Nesse viés, o Brasil tem se destacado por adotar uma postura mais acolhedora em relação aos imigrantes, especialmente em comparação com políticas mais restritivas de países como os Estados Unidos. Contudo, isso não significa que o Brasil esteja livre de desafios, como a discriminação contra imigrantes, a escassez de recursos para acolher um número crescente de refugiados e as dificuldades logísticas para garantir o cumprimento dos direitos dos imigrantes.
Porém, mesmo com aperfeiçoamentos a serem feitos, a legislação brasileira reflete um compromisso com os princípios de solidariedade internacional, que também deveriam ser seguidos pelos Estados Unidos.
Em um contexto globalizado de crescente migração, é essencial que grandes potências como os Estados Unidos equilibrem o direito de controlar suas fronteiras com a responsabilidade de garantir que o processo de deportação respeite os direitos humanos.
Logo, a utilização de medidas de deportação deve ser conduzida de maneira transparente, garantindo que os direitos dos imigrantes ilegais não sejam violados, com tratamento distinto do aplicado a criminosos.
Assim, para harmonia entre a sociedade e o Estado, é impreterível que ambas as partes priorizem o respeito e a boa-fé, sempre reconhecendo os limites de seus direitos e a necessidade de cumprir com os seus deveres.

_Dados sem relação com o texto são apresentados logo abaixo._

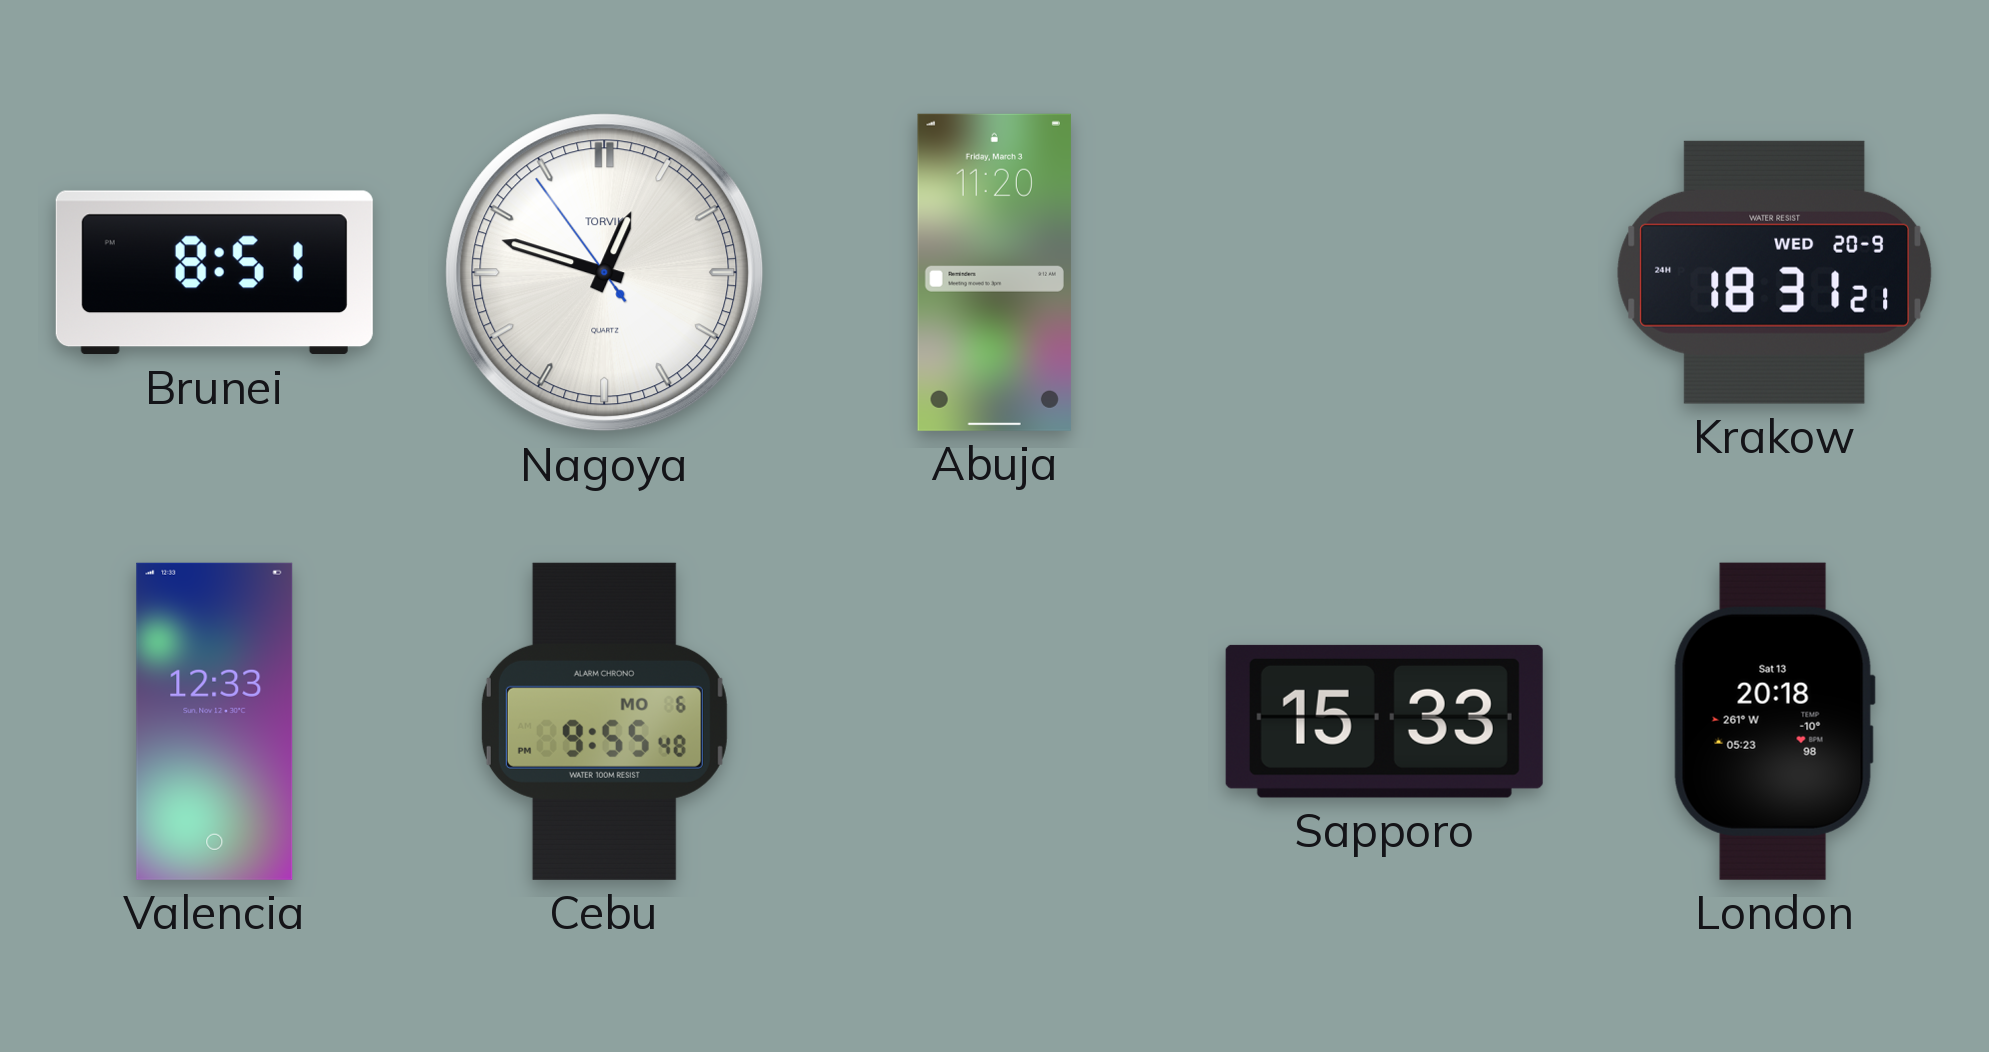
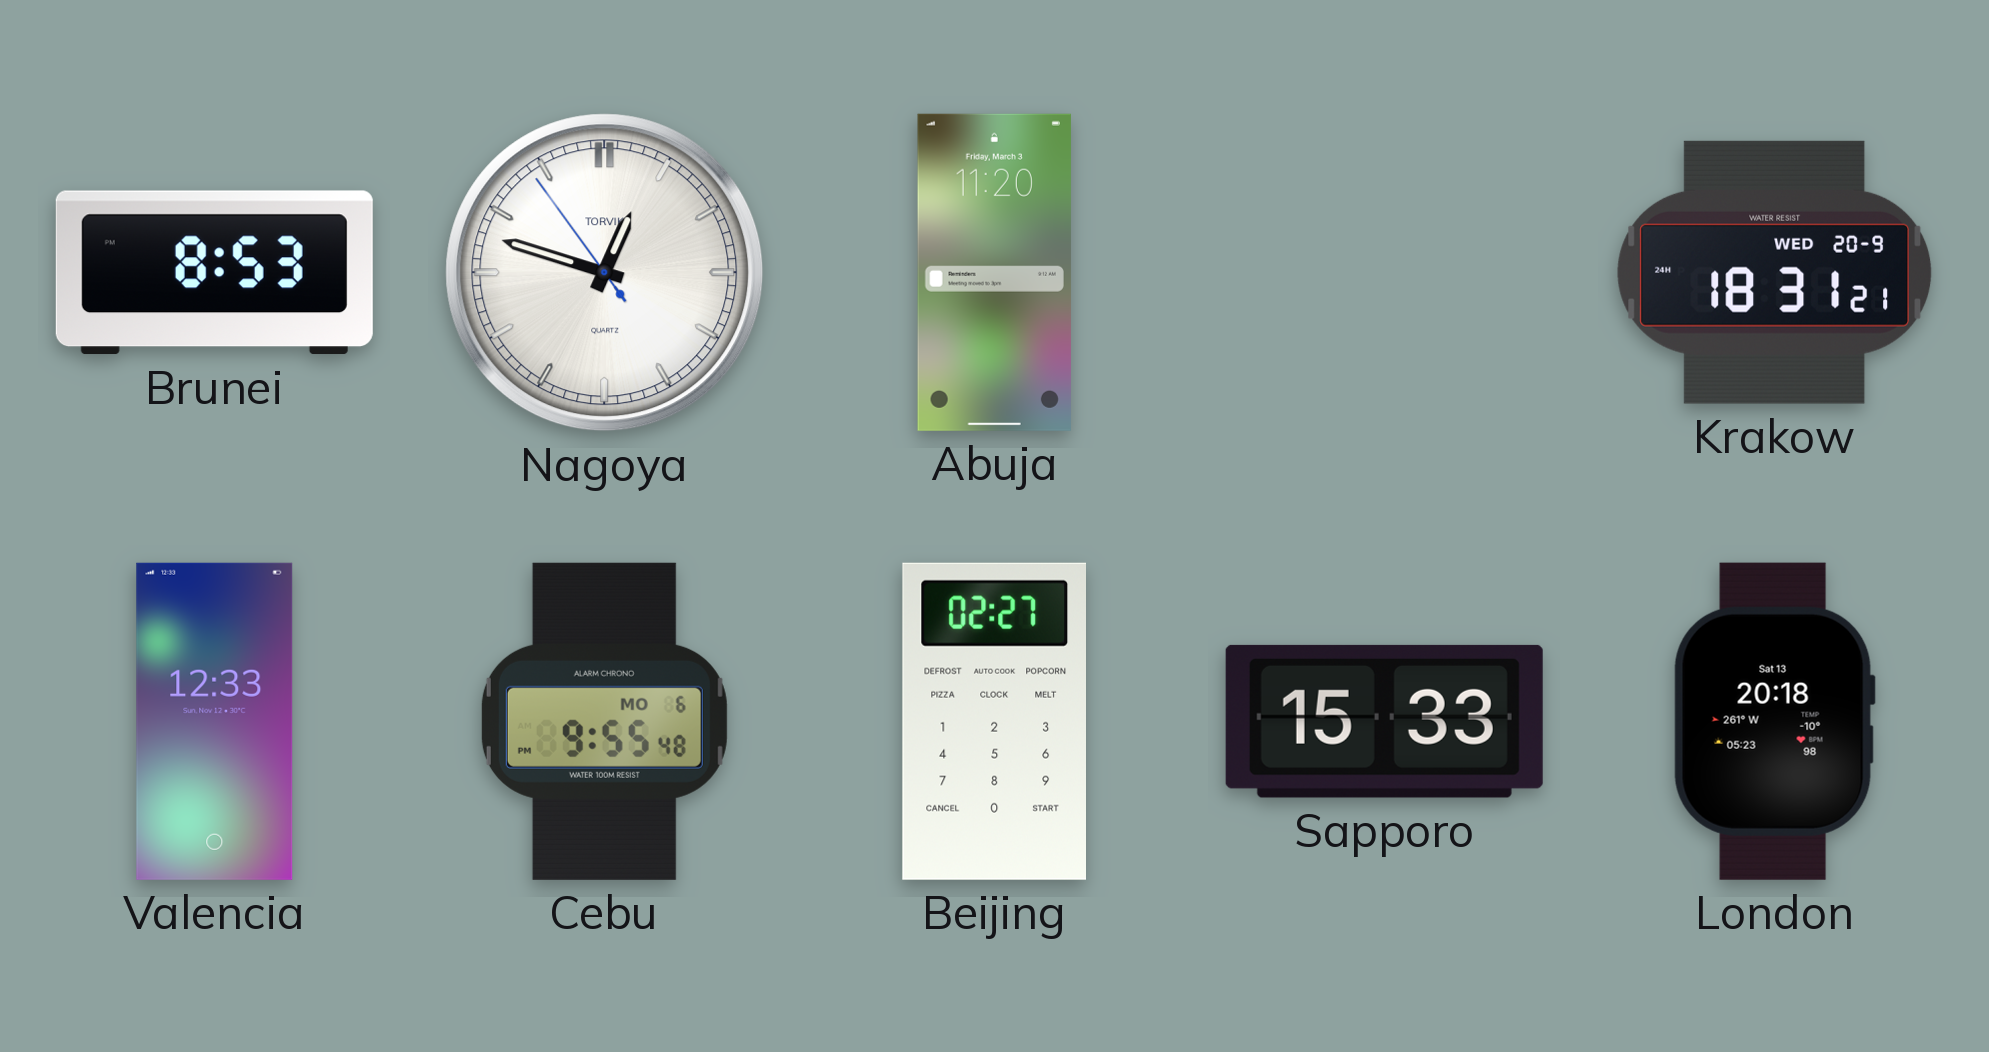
Brunei: 8:51 -> 8:53
Beijing: none -> 02:27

Por fim, as lições que devem ser aprendidas da política de imigração dos Estados Unidos, com suas falhas e excessos, são inúmeras, pois todos os países devem sempre buscar a construção de um sistema de imigração que respeite os direitos humanos, que acolha de maneira digna os imigrantes e que trate todos os indivíduos com equidade e justiça, independentemente de sua origem pátria.